New Years resolutions are almost a joke these days. I’ve never been much of a resolution-setter myself, for no particular reason, but when I have set resolutions, they have rarely been big ones, and I have rarely kept them.
I think that the stigma that New Years resolutions have makes it that much harder to keep them. I mean, I was watching the news on January 1st and they were already giving statistics on how many people failed at their resolutions by the end of the first week. They can’t even give us one day of hope? It was depressing.
On Saturday, my husband made me stay home with him all day to take down Christmas decorations and prepare for the year ahead. He even made a cute little evite and sent it to me the day before I got home, inviting me to “Stay at Home Saturday!”
After the Christmas ornaments were nestled all snug in their boxes and the apartment looked presentable, he sat me down to talk about my goals for the next year.
Now, I don’t know about you, but I have never done anything like this before. Apparently people do things like this for their jobs, with their bosses, but that’s not how we roll in the music industry, so I was completely new to it.
He had me start out with lofty goals, things I wish I could get done this year, even if they seem out of reach. Personal and business, whatever I could think of. Things like, finish and polish my novel, live off of only freelance income, learn to play guitar.
Then we added some more practical yearly goals, like working out three times a week, having quiet time five times a week, taking four courses to enhance my writing and editing skills.
Then we broke it down into quarterly goals, like gaining three new clients each quarter, having a working marketing plan by the end of the first quarter, taking one writing or editing course each quarter.

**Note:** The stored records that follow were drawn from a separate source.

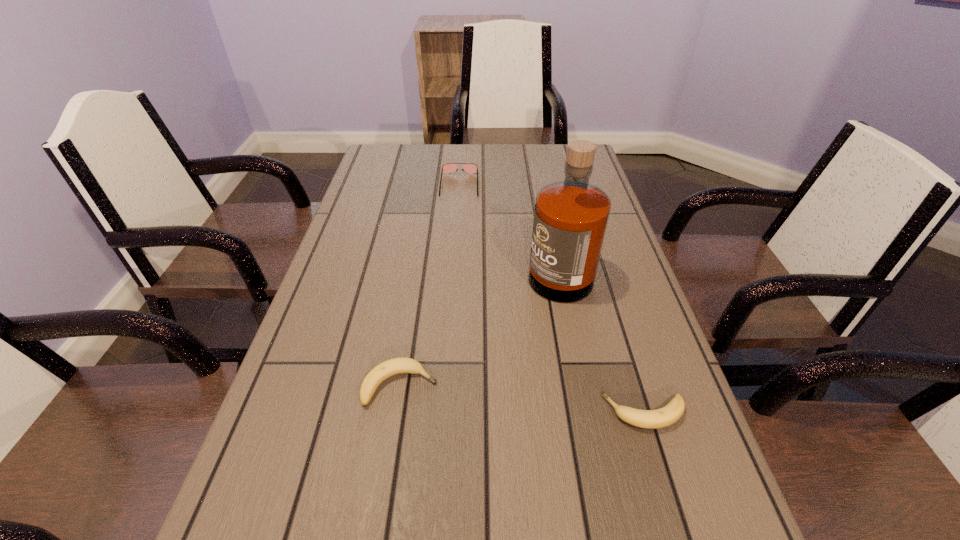 Locate an element on the screen. The height and width of the screenshot is (540, 960). the tallest object is located at coordinates (570, 221).

I want to click on liquor, so click(x=570, y=221).

Identify the location of the farthest object. The height and width of the screenshot is (540, 960). (447, 167).

The width and height of the screenshot is (960, 540). I want to click on sunglasses, so click(x=447, y=167).

Image resolution: width=960 pixels, height=540 pixels. I want to click on the left banana, so click(386, 369).

This screenshot has height=540, width=960. What are the coordinates of `the right banana` in the screenshot? It's located at pyautogui.click(x=651, y=419).

Where is `vacant position located 0.120m on the front label of the liquor`? Image resolution: width=960 pixels, height=540 pixels. vacant position located 0.120m on the front label of the liquor is located at coordinates 478,265.

You are a GUI agent. You are given a task and a screenshot of the screen. Output one action in this format:
    pyautogui.click(x=<x>, y=<y>)
    Task: Click on the vacant region located on the front label of the liquor
    The width and height of the screenshot is (960, 540).
    Given the screenshot: What is the action you would take?
    pyautogui.click(x=470, y=265)

You are a GUI agent. You are given a task and a screenshot of the screen. Output one action in this format:
    pyautogui.click(x=<x>, y=<y>)
    Task: Click on the vacant space located on the front label of the liquor
    The height and width of the screenshot is (540, 960).
    Given the screenshot: What is the action you would take?
    pyautogui.click(x=422, y=265)

The image size is (960, 540). In order to click on vacant space located on the bridge of the sunglasses in this screenshot , I will do `click(456, 234)`. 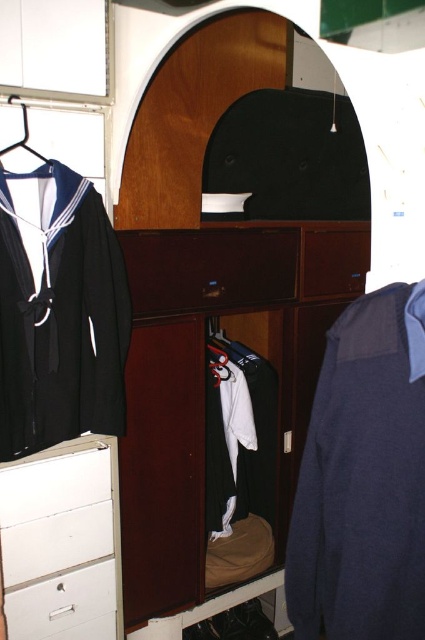 The width and height of the screenshot is (425, 640). I want to click on sailor blue fabric jacket at left, so pyautogui.click(x=59, y=312).

Looking at this image, does sailor blue fabric jacket at left appear over metallic silver hanger at left?

No.

Is point (22, 227) farther from camera compared to point (23, 145)?

No, it is not.

Where is `sailor blue fabric jacket at left`? sailor blue fabric jacket at left is located at coordinates (59, 312).

Who is positioned more to the left, navy blue sweater at center or white painted wood file cabinet at lower left?

white painted wood file cabinet at lower left

Is point (353, 552) farther from viewer compared to point (16, 500)?

No.

Is point (311, 438) behind point (87, 496)?

That is False.

Where is `navy blue sweater at center`? The width and height of the screenshot is (425, 640). navy blue sweater at center is located at coordinates (363, 477).

Does point (382, 550) lie behind point (19, 625)?

No, (382, 550) is closer to viewer.

Is navy blue sweater at center below white plastic drawer at lower left?

No.

Identify the location of navy blue sweater at center. The height and width of the screenshot is (640, 425). (363, 477). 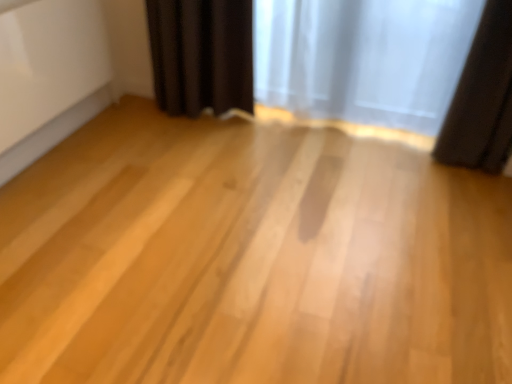 The width and height of the screenshot is (512, 384). Describe the element at coordinates (362, 58) in the screenshot. I see `translucent fabric curtain at upper right, positioned as the 2th curtain in right-to-left order` at that location.

Measure the distance between point (x=405, y=92) and camera.

The distance of point (x=405, y=92) from camera is 8.81 feet.

Find the location of `translucent fabric curtain at upper right, positioned as the 2th curtain in right-to-left order`. translucent fabric curtain at upper right, positioned as the 2th curtain in right-to-left order is located at coordinates (362, 58).

Consider the image. Measure the distance between point (488, 48) and camera.

Point (488, 48) is 7.28 feet from camera.

Describe the element at coordinates (482, 98) in the screenshot. Image resolution: width=512 pixels, height=384 pixels. I see `dark matte curtain at right, which is the 1th curtain in right-to-left order` at that location.

Where is `dark matte curtain at right, which is the 1th curtain in right-to-left order`? The height and width of the screenshot is (384, 512). dark matte curtain at right, which is the 1th curtain in right-to-left order is located at coordinates (482, 98).

What is the approximate width of dark matte curtain at right, which is the 1th curtain in right-to-left order?

It is 23.94 centimeters.

The image size is (512, 384). I want to click on translucent fabric curtain at upper right, positioned as the 2th curtain in right-to-left order, so click(x=362, y=58).

Which is more to the left, translucent fabric curtain at upper right, positioned as the 2th curtain in right-to-left order, or dark matte curtain at right, which is the 1th curtain in right-to-left order?

From the viewer's perspective, translucent fabric curtain at upper right, positioned as the 2th curtain in right-to-left order, appears more on the left side.

Consider the image. Considering the positions of objects translucent fabric curtain at upper right, which is counted as the first curtain, starting from the left, and dark matte curtain at right, which is the 1th curtain in right-to-left order, in the image provided, who is in front, translucent fabric curtain at upper right, which is counted as the first curtain, starting from the left, or dark matte curtain at right, which is the 1th curtain in right-to-left order,?

dark matte curtain at right, which is the 1th curtain in right-to-left order, is more forward.

Between point (316, 97) and point (473, 163), which one is positioned in front?

Positioned in front is point (473, 163).

From the image's perspective, which is above, translucent fabric curtain at upper right, which is counted as the first curtain, starting from the left, or dark matte curtain at right, the 2th curtain from the left?

translucent fabric curtain at upper right, which is counted as the first curtain, starting from the left.

From a real-world perspective, is translucent fabric curtain at upper right, which is counted as the first curtain, starting from the left, physically above dark matte curtain at right, the 2th curtain from the left?

No, from a real-world perspective, translucent fabric curtain at upper right, which is counted as the first curtain, starting from the left, is not above dark matte curtain at right, the 2th curtain from the left.

Considering the sizes of translucent fabric curtain at upper right, which is counted as the first curtain, starting from the left, and dark matte curtain at right, the 2th curtain from the left, in the image, is translucent fabric curtain at upper right, which is counted as the first curtain, starting from the left, wider or thinner than dark matte curtain at right, the 2th curtain from the left,?

Considering their sizes, translucent fabric curtain at upper right, which is counted as the first curtain, starting from the left, looks slimmer than dark matte curtain at right, the 2th curtain from the left.

Is translucent fabric curtain at upper right, which is counted as the first curtain, starting from the left, taller or shorter than dark matte curtain at right, the 2th curtain from the left?

In the image, translucent fabric curtain at upper right, which is counted as the first curtain, starting from the left, appears to be shorter than dark matte curtain at right, the 2th curtain from the left.

Based on the photo, who is bigger, translucent fabric curtain at upper right, positioned as the 2th curtain in right-to-left order, or dark matte curtain at right, which is the 1th curtain in right-to-left order?

Bigger between the two is translucent fabric curtain at upper right, positioned as the 2th curtain in right-to-left order.

Would you say translucent fabric curtain at upper right, positioned as the 2th curtain in right-to-left order, is inside or outside dark matte curtain at right, which is the 1th curtain in right-to-left order?

translucent fabric curtain at upper right, positioned as the 2th curtain in right-to-left order, is not enclosed by dark matte curtain at right, which is the 1th curtain in right-to-left order.

Are translucent fabric curtain at upper right, which is counted as the first curtain, starting from the left, and dark matte curtain at right, which is the 1th curtain in right-to-left order, far apart?

translucent fabric curtain at upper right, which is counted as the first curtain, starting from the left, is actually quite close to dark matte curtain at right, which is the 1th curtain in right-to-left order.

Is translucent fabric curtain at upper right, positioned as the 2th curtain in right-to-left order, facing towards dark matte curtain at right, which is the 1th curtain in right-to-left order?

No, translucent fabric curtain at upper right, positioned as the 2th curtain in right-to-left order, does not turn towards dark matte curtain at right, which is the 1th curtain in right-to-left order.

How different are the orientations of translucent fabric curtain at upper right, positioned as the 2th curtain in right-to-left order, and dark matte curtain at right, the 2th curtain from the left, in degrees?

1.81 degrees.

Where is `curtain in front of the translucent fabric curtain at upper right, positioned as the 2th curtain in right-to-left order`? curtain in front of the translucent fabric curtain at upper right, positioned as the 2th curtain in right-to-left order is located at coordinates [x=482, y=98].

In the scene shown: Considering the relative positions of dark matte curtain at right, the 2th curtain from the left, and translucent fabric curtain at upper right, positioned as the 2th curtain in right-to-left order, in the image provided, is dark matte curtain at right, the 2th curtain from the left, to the left or to the right of translucent fabric curtain at upper right, positioned as the 2th curtain in right-to-left order,?

dark matte curtain at right, the 2th curtain from the left, is to the right of translucent fabric curtain at upper right, positioned as the 2th curtain in right-to-left order.

Which is behind, dark matte curtain at right, the 2th curtain from the left, or translucent fabric curtain at upper right, positioned as the 2th curtain in right-to-left order?

translucent fabric curtain at upper right, positioned as the 2th curtain in right-to-left order, is further from the camera.

Between point (511, 23) and point (434, 16), which one is positioned in front?

The point (511, 23) is more forward.

From the image's perspective, would you say dark matte curtain at right, which is the 1th curtain in right-to-left order, is positioned over translucent fabric curtain at upper right, positioned as the 2th curtain in right-to-left order?

No.

From a real-world perspective, between dark matte curtain at right, which is the 1th curtain in right-to-left order, and translucent fabric curtain at upper right, which is counted as the first curtain, starting from the left, who is vertically higher?

dark matte curtain at right, which is the 1th curtain in right-to-left order, is physically above.

Is dark matte curtain at right, which is the 1th curtain in right-to-left order, wider than translucent fabric curtain at upper right, which is counted as the first curtain, starting from the left?

Correct, the width of dark matte curtain at right, which is the 1th curtain in right-to-left order, exceeds that of translucent fabric curtain at upper right, which is counted as the first curtain, starting from the left.

Does dark matte curtain at right, which is the 1th curtain in right-to-left order, have a lesser height compared to translucent fabric curtain at upper right, which is counted as the first curtain, starting from the left?

In fact, dark matte curtain at right, which is the 1th curtain in right-to-left order, may be taller than translucent fabric curtain at upper right, which is counted as the first curtain, starting from the left.

Which of these two, dark matte curtain at right, which is the 1th curtain in right-to-left order, or translucent fabric curtain at upper right, positioned as the 2th curtain in right-to-left order, is bigger?

translucent fabric curtain at upper right, positioned as the 2th curtain in right-to-left order.

Could translucent fabric curtain at upper right, which is counted as the first curtain, starting from the left, be considered to be inside dark matte curtain at right, the 2th curtain from the left?

No, translucent fabric curtain at upper right, which is counted as the first curtain, starting from the left, is located outside of dark matte curtain at right, the 2th curtain from the left.

Is dark matte curtain at right, which is the 1th curtain in right-to-left order, directly adjacent to translucent fabric curtain at upper right, positioned as the 2th curtain in right-to-left order?

No, dark matte curtain at right, which is the 1th curtain in right-to-left order, is not beside translucent fabric curtain at upper right, positioned as the 2th curtain in right-to-left order.

Is dark matte curtain at right, which is the 1th curtain in right-to-left order, oriented away from translucent fabric curtain at upper right, which is counted as the first curtain, starting from the left?

dark matte curtain at right, which is the 1th curtain in right-to-left order, does not have its back to translucent fabric curtain at upper right, which is counted as the first curtain, starting from the left.

Measure the distance between dark matte curtain at right, the 2th curtain from the left, and translucent fabric curtain at upper right, positioned as the 2th curtain in right-to-left order.

A distance of 18.56 inches exists between dark matte curtain at right, the 2th curtain from the left, and translucent fabric curtain at upper right, positioned as the 2th curtain in right-to-left order.

Locate an element on the screen. Image resolution: width=512 pixels, height=384 pixels. curtain in front of the translucent fabric curtain at upper right, which is counted as the first curtain, starting from the left is located at coordinates (482, 98).

This screenshot has height=384, width=512. What are the coordinates of `curtain beneath the dark matte curtain at right, the 2th curtain from the left (from a real-world perspective)` in the screenshot? It's located at (362, 58).

The width and height of the screenshot is (512, 384). I want to click on curtain in front of the translucent fabric curtain at upper right, positioned as the 2th curtain in right-to-left order, so click(482, 98). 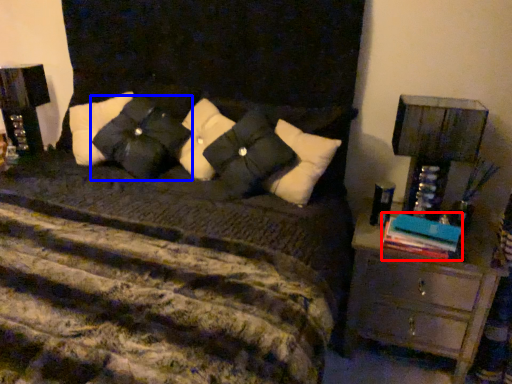 Question: Which object appears farthest to the camera in this image, book (highlighted by a red box) or pillow (highlighted by a blue box)?

Choices:
 (A) book
 (B) pillow

Answer: (B) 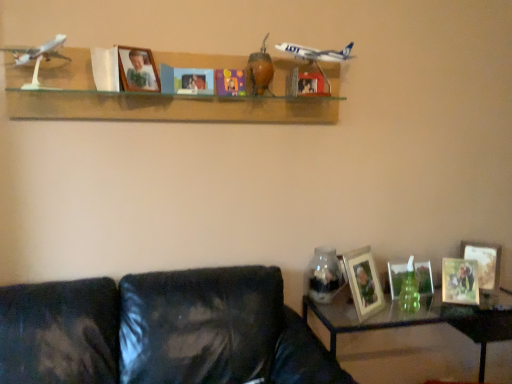 Question: Considering the positions of wooden photo frame at upper center, which is the 7th picture frame in right-to-left order, and wooden photo frame at lower right, placed as the fourth picture frame when sorted from left to right, in the image, is wooden photo frame at upper center, which is the 7th picture frame in right-to-left order, wider or thinner than wooden photo frame at lower right, placed as the fourth picture frame when sorted from left to right,?

Choices:
 (A) thin
 (B) wide

Answer: (A)

Question: From the image's perspective, is wooden photo frame at upper center, the first picture frame from the left, positioned above or below wooden photo frame at lower right, positioned as the 4th picture frame in right-to-left order?

Choices:
 (A) above
 (B) below

Answer: (A)

Question: Estimate the real-world distances between objects in this image. Which object is farther from the matte white picture frame at lower right, the third picture frame when ordered from right to left?

Choices:
 (A) wooden photo frame at lower right, which ranks as the seventh picture frame in left-to-right order
 (B) black leather couch at lower left
 (C) wooden photo frame at upper center, which is the 7th picture frame in right-to-left order
 (D) wooden photo frame at lower right, positioned as the 4th picture frame in right-to-left order
 (E) clear glass table at lower right

Answer: (C)

Question: Considering the real-world distances, which object is farthest from the matte wooden picture frame at center, the 2th picture frame when ordered from left to right?

Choices:
 (A) black leather couch at lower left
 (B) wooden photo frame at lower right, placed as the fourth picture frame when sorted from left to right
 (C) clear glass table at lower right
 (D) brown matte vase at center
 (E) wooden photo frame at lower right, which ranks as the seventh picture frame in left-to-right order

Answer: (E) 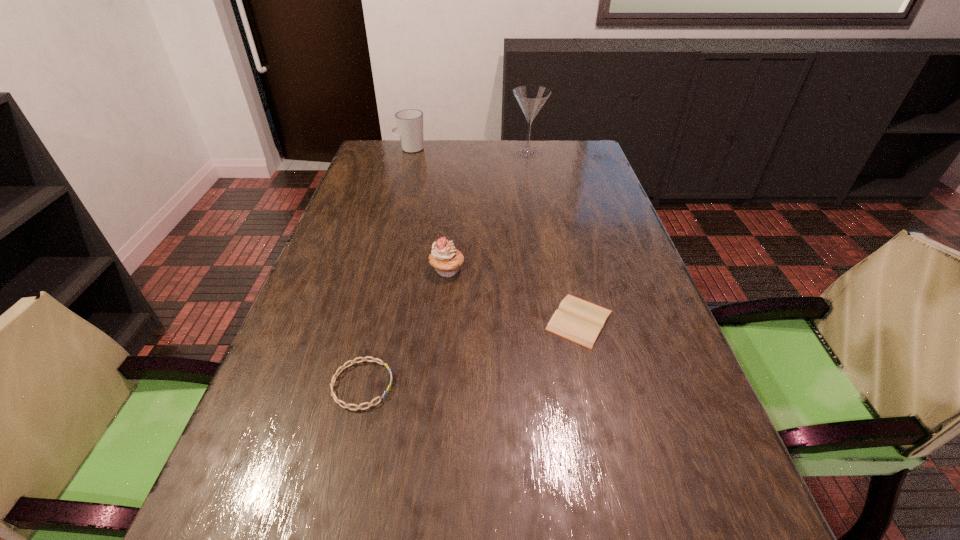 Locate an element on the screen. Image resolution: width=960 pixels, height=540 pixels. flute glass is located at coordinates (531, 98).

Locate an element on the screen. This screenshot has width=960, height=540. cup is located at coordinates (409, 122).

You are a GUI agent. You are given a task and a screenshot of the screen. Output one action in this format:
    pyautogui.click(x=<x>, y=<y>)
    Task: Click on the third nearest object
    This screenshot has height=540, width=960.
    Given the screenshot: What is the action you would take?
    pyautogui.click(x=445, y=258)

The width and height of the screenshot is (960, 540). I want to click on the third shortest object, so click(445, 258).

At what (x,y) coordinates should I click in order to perform the action: click on diary. Please return your answer as a coordinate pair (x, y). This screenshot has width=960, height=540. Looking at the image, I should click on (577, 320).

Find the location of `bracelet`. bracelet is located at coordinates (343, 367).

What are the coordinates of `free point located 0.380m on the left of the tallest object` in the screenshot? It's located at (403, 152).

Locate an element on the screen. The image size is (960, 540). free space located with a handle on the side of the second tallest object is located at coordinates pyautogui.click(x=381, y=148).

Identify the location of vacant space located 0.340m on the back of the third farthest object. (454, 191).

In order to click on vacant space located 0.050m on the right of the diary in this screenshot , I will do 638,320. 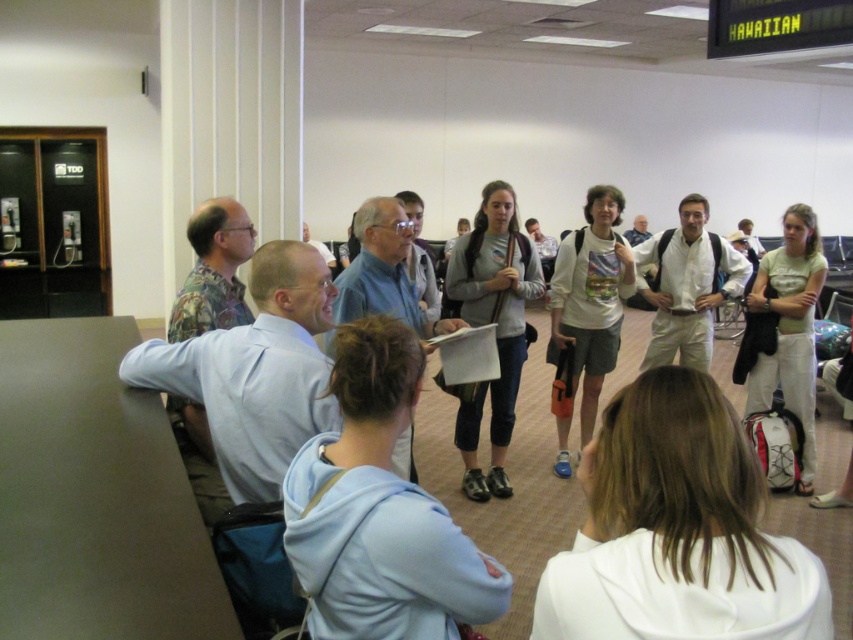 You are a traveler looking for your luggage at the airport. You see a white cotton hoodie at center and a gray cotton hoodie at center. Which hoodie is closer to the floor?

The white cotton hoodie at center is located below gray cotton hoodie at center, so the white cotton hoodie at center is closer to the floor. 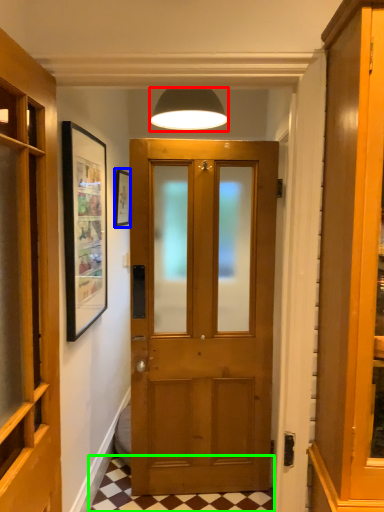 Question: Estimate the real-world distances between objects in this image. Which object is farther from lamp (highlighted by a red box), picture frame (highlighted by a blue box) or tile (highlighted by a green box)?

Choices:
 (A) picture frame
 (B) tile

Answer: (B) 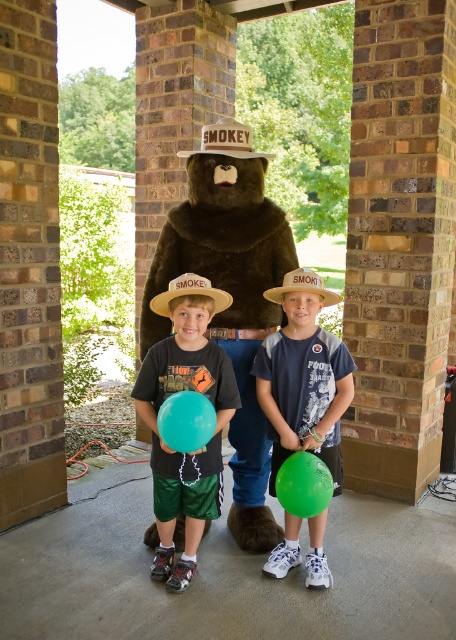 From the picture: You are planning to place a new fire safety sign on the wall behind the brown furry bear at center. The sign must be positioned so that it is directly above the bear. Given the bear is at coordinates point 0.459, 0.507, where should the sign be placed?

The fire safety sign should be placed directly above the brown furry bear at center. Since the bear is located at coordinates point (231, 292), the sign should be positioned at the same x coordinate, 0.459, but higher on the y axis to ensure it is above the bear.

You are a photographer trying to capture a clear photo of the two hats. The brown cardboard cowboy hat at center and the brown straw hat at center. Since the brown cardboard cowboy hat is taller, which hat will appear larger in the photo?

The brown cardboard cowboy hat at center will appear larger in the photo because it is much taller than the brown straw hat at center.

You are a photographer trying to capture a group photo of the brown furry bear at center and the green matte balloon at center. The camera you are using has a maximum focus range of 12 inches. Will you be able to focus on both subjects simultaneously?

The brown furry bear at center is 13.60 inches away from the green matte balloon at center, which is beyond the camera maximum focus range of 12 inches. Therefore, you cannot focus on both subjects simultaneously. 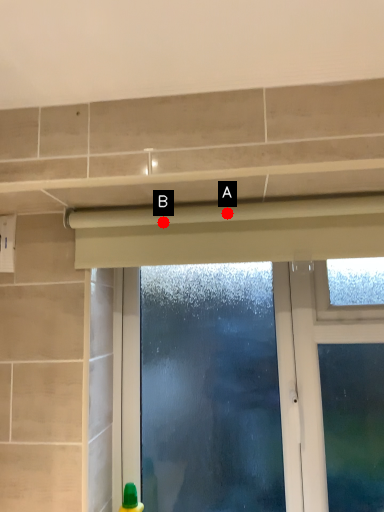 Question: Two points are circled on the image, labeled by A and B beside each circle. Which point is farther from the camera taking this photo?

Choices:
 (A) A is further
 (B) B is further

Answer: (B) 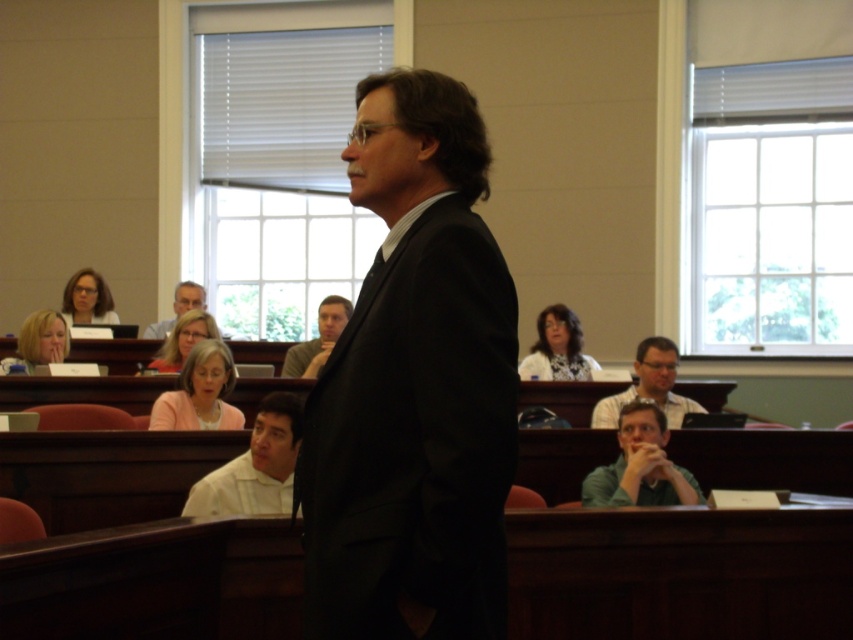 You are sitting at the back of the classroom and want to see the lecturer better. Which person is blocking your view between the white shirt at lower center and the gray fabric shirt at center?

The white shirt at lower center is blocking your view because it is in front of the gray fabric shirt at center. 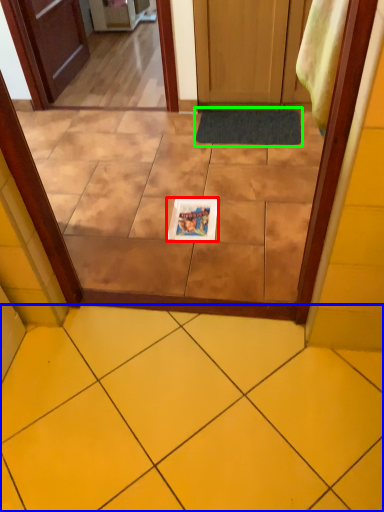 Question: Based on their relative distances, which object is farther from magazine (highlighted by a red box)? Choose from ceramic tile (highlighted by a blue box) and doormat (highlighted by a green box).

Choices:
 (A) ceramic tile
 (B) doormat

Answer: (A) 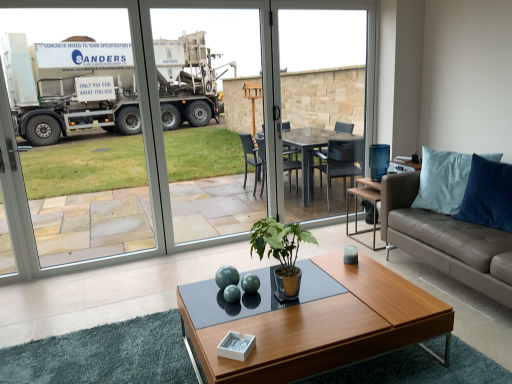 Question: Based on their positions, is transparent glass screen door at center located to the left or right of leather couch at right?

Choices:
 (A) right
 (B) left

Answer: (B)

Question: Does point (147, 148) appear closer or farther from the camera than point (446, 216)?

Choices:
 (A) closer
 (B) farther

Answer: (B)

Question: Which of these objects is positioned farthest from the transparent glass screen door at center?

Choices:
 (A) leather couch at right
 (B) blue suede pillow at right
 (C) transparent glass table at center
 (D) green glossy plant at center
 (E) wooden coffee table at center

Answer: (C)

Question: Which is nearer to the blue suede pillow at right?

Choices:
 (A) leather couch at right
 (B) wooden coffee table at center
 (C) green glossy plant at center
 (D) transparent glass table at center
 (E) transparent glass screen door at center

Answer: (A)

Next came monthly goals, breaking it down even further. 2,300 words a week on my novel (about 10,000 words a month) until it is finished, have meaningful contact with fifteen potential clients each month, gain one new client a month.
And lastly, we worked on my goals for January. Have my portfolio website up and running by the end of the month. Create an excel sheet to keep track of clients I want to contact/have contacted. Work out Tuesday and Saturday of each week. Get new tires.
I even went as far as writing out a weekly schedule, broken down by the hour every day.
This was no flimsy New Years resolution.
This was a plan.
I can honestly tell you that I never would have done something like this on my own, and I probably would have told you that I’d do anything before sitting down to make a list of goals for myself. But wow, once I did it, I felt great. I mean, I have a list of things that I can sit and look at and say, I may not get all of these things done, but I have a plan, and I’m pretty sure that the way I have it planned, I can make a lot of progress.
Not to mention, if I hadn’t taken the time to think through these things with Marshall, I probably never would have thought of a lot of them. And they would have sat in the back of my mind only to come up in daydreams, when I remembered that I had always wanted to play the guitar.
So if you have a New Years resolution this year, I’m proud of you. And I hope you haven’t broken it already, like the news says you probably have. But if you want something a little bit more involved, more detailed, something that feels ambitious yet concrete, I’d strongly recommend taking some time to sit down and turn it into a goal. Line it out with a few other goals you have, even, to add to the list. Even if you never plan to look at them again, just try it. You certainly won’t regret it, and you might be really glad you gave it a try. I was.